高橋和徳税理士事務所が毎月お送りするレポートです。
事務所通信
令和3年6月 Vol.108
■コロナ無利子無担保融資の申請期限延長
日本政策金融公庫などの政府系金融機関からの3年間実質無利子融資の期限が、令和3年6月末までの予定が12月末まで延長されました。融資を受けるには条件がありますが、合致すれば3年間無利子でお金を借りられるので有効活用したい制度です。
■借入は簡単、返済は難しい
以前、「資金調達コンサルタント」という人に会ったことがありますが、私は資金調達コンサルタントに頼ることは少し疑問です。銀行からお金を借りるのにはいろんな手続きが必要ですが、自力で借りられない人は、返せないのではないかと思うからです。お金を借りることは難しくなく、返すのが難しいのです。
また同じ話で恐縮ですが、借金を返すには会社は利益を出さなければならないのです。利益のうち約30%は税金として流出しますがその残った70%が返済原資となる資金の増加です。逆にいえば税金を払わなければ借金も返済できないということです。
私もこの業界で10年以上いますが最初のころは「会社で税金を払いたくないので、利益を出さない」という社長もいらっしゃいました。私は「利益を出さないと借金は返せないので利益を出しましょう」といつも同じ話の繰り返しです。

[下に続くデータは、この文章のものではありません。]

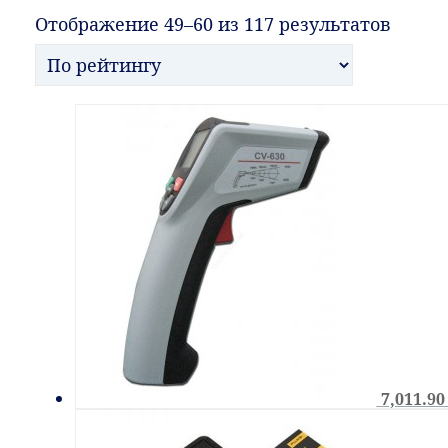
Отображение 49–60 из 117 результатов
7,011.9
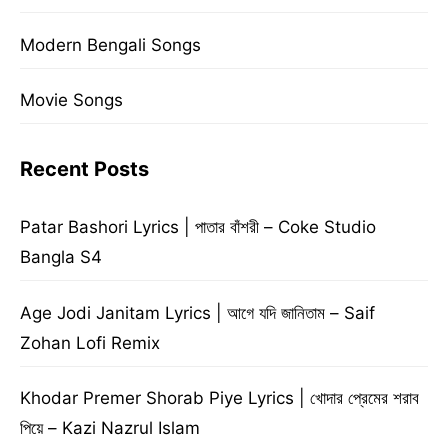
Modern Bengali Songs
Movie Songs
Recent Posts
Patar Bashori Lyrics | পাতার বাঁশরী – Coke Studio
Bangla S4
Age Jodi Janitam Lyrics | আগে যদি জানিতাম – Saif
Zohan Lofi Remix
Khodar Premer Shorab Piye Lyrics | খোদার প্রেমের শরাব
পিয়ে – Kazi Nazrul Islam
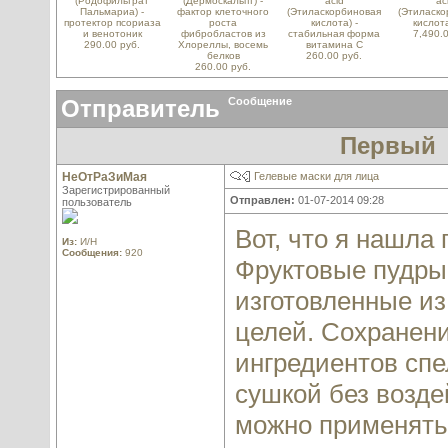
(Родофильтрат
(Дермоскальпт) -
acid
ac
Пальмариа) -
фактор клеточного
(Этиласкорбиновая
(Этиласк
протектор псориаза
роста
кислота) -
кислот
и венотоник
фибробластов из
стабильная форма
7,490.0
290.00 руб.
Хлореллы, восемь
витамина С
белков
260.00 руб.
260.00 руб.
Отправитель
Сообщение
Первый
НеОтРаЗиМая
Гелевые маски для лица
Зарегистрированный
Отправлен:
01-07-2014 09:28
пользователь
Вот, что я нашла
Из:
И/Н
Сообщения:
920
Фруктовые пудры
изготовленные из
целей. Сохранени
ингредиентов сп
сушкой без возд
можно применять 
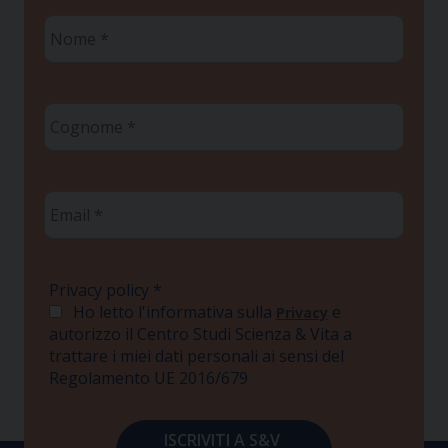
Nome
*
Cognome
*
Email
*
Privacy policy
*
Ho letto l'informativa sulla
e
Privacy
autorizzo il Centro Studi Scienza & Vita a
trattare i miei dati personali ai sensi del
Regolamento UE 2016/679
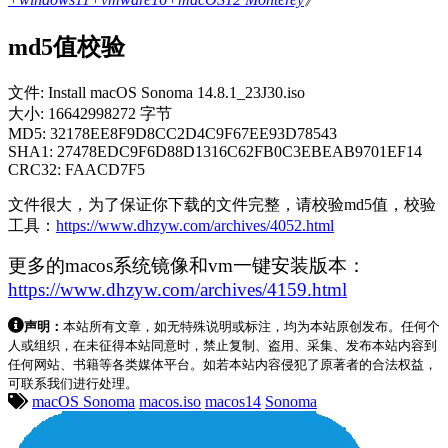
md5值校验
文件: Install macOS Sonoma 14.8.1_23J30.iso
大小: 16642998272 字节
MD5: 32178EE8F9D8CC2D4C9F67EE93D78543
SHA1: 27478EDC9F6D88D1316C62FB0C3EBEAB9701EF14
CRC32: FAACD7F5
文件很大，为了保证你下载的文件完整，请校验md5值，校验
工具：
https://www.dhzyw.com/archives/4052.html
更多的macos系统镜像和vm一键安装版本：
https://www.dhzyw.com/archives/4159.html
声明：
本站所有文章，如无特殊说明或标注，均为本站原创发布。任何个
人或组织，在未征得本站同意时，禁止复制、盗用、采集、发布本站内容到
任何网站、书籍等各类媒体平台。如若本站内容侵犯了原著者的合法权益，
可联系我们进行处理。
macOS Sonoma
macos.iso
macos14
Sonoma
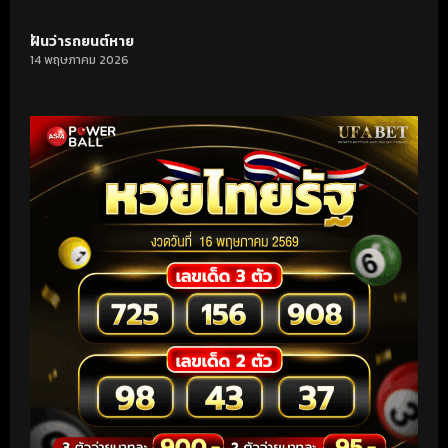
ฝันว่ารถยนต์หาย
14 พฤษภาคม 2026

お金を借りても事業での必要な投資は行うが無駄なことにお金を使わないのが基本です。お金を借りるとついつい使いすぎるという会社も見てきました。またひどい例では銀行から借りたお金を社長に貸出するなどという会社もあります。これはもっとも危険なパターンです。お金を借りた社長はまた個人でも使ってしまい、会社に返済することが難しくなります。これを解決するために「役員報酬を引き上げましょう。ただし手取りは従来と同じにして残りを借入金返済に回しましょう。」となんども言ってきましたが、これも挫折してしまうことが多いです。
私がこの業界に入ったころには中小企業はほとんど赤字と言われたことを覚えています。本当に厳しく赤字の会社もあれば役員報酬が高いために赤字の会社もあります。役員報酬が高く社長個人でも資産が蓄積されていればよいのですが、そうでない場合は会社も社長個人もだれもお金がない状態となり、銀行への借金だけが残ってしまいます。社長も年々高齢になっていき、会社をやめたい場合も借金があればやめられないのです。従業員に会社の経営を譲りたくても大きな借金があれば引き受けてもらえません。いつまでたっても社長はやめられないということになります。
このようにならないように借りたお金で投資をして、利益を作り、税金も払い、残ったお金で借金を返済していくというあたりまえのサイクルを回しましょう。
今回は借金は簡単、返済は難しいというお話でした。